Giba Assis Brasil, 21/11/2005

Tem avô que é cego: “Naked girl asleep” (1968), de Lucien Freud.


TEM MAIS

Os primeiros 3036 sonetos de Glauco Mattoso.

Freud nunca escreveu que o medo das armas era um sinal de imaturidade sexual. Mas escreveu que a América era um erro, um grande erro.

O texto em inglês dos “Três ensaios sobre a teoria da sexualidade” de Freud, escritos em 1905, numa tradução de 1920.


COMENTÁRIOS

Enviado por Helene em 10 de agosto de 2009.
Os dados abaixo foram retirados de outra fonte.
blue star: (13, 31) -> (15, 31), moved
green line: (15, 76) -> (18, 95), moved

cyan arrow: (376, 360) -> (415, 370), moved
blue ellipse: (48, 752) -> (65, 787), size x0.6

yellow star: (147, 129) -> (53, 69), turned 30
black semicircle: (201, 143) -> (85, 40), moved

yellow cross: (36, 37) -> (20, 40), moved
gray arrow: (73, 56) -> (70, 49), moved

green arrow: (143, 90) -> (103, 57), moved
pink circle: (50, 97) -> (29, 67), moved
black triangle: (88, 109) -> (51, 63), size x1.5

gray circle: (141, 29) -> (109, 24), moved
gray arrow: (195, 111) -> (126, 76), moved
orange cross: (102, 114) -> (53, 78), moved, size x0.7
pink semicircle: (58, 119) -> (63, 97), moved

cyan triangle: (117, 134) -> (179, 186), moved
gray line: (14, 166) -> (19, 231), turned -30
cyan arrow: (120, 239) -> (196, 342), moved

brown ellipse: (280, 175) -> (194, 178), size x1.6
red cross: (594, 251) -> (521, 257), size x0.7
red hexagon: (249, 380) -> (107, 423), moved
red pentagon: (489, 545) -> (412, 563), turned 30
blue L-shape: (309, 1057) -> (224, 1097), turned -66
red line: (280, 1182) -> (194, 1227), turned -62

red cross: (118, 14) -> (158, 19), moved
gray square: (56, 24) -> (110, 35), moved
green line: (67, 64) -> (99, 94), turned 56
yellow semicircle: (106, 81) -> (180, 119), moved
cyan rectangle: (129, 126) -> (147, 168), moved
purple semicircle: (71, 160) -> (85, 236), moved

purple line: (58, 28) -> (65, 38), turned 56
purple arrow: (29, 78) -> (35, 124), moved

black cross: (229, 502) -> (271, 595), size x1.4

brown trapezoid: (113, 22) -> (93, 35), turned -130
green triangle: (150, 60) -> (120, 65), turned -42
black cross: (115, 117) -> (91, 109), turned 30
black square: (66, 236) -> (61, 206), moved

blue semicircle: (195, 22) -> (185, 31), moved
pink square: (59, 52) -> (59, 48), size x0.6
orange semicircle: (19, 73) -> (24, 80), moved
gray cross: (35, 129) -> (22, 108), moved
Olá! Aqui é a Helene, ex-aluna do Crav, turma de 2005. Escrevi um e-mail pro giba@portoweb.com.br e queria saber se esse é ainda o endereço que usas, pois como não obtive resposta (e sei que tu costumas responder rápido, pelo menos no Crav!), resolvi aparecer aqui e perguntar. Muito bacana o blog! E o e-mail que te mandei é realmente importante pra mim, resumindo, é uma dúvida cruel: posso ser feliz editando em Porto Alegre? E tenho ainda muito que aprender… Até mais e desculpe a invasão :) Ah, sim, só falam do Freud assim, “blá blá foder blá blá mãe blá blá Freud explica!” pra baixo. E eu acho que o Freud não achava tudo tão feio não, tinha um complexo e só. hehe… Mas depois que passa um tempo as coisas parecem incrivelmente confiáveis e dignas de referências! Morrer já é meio caminho andado.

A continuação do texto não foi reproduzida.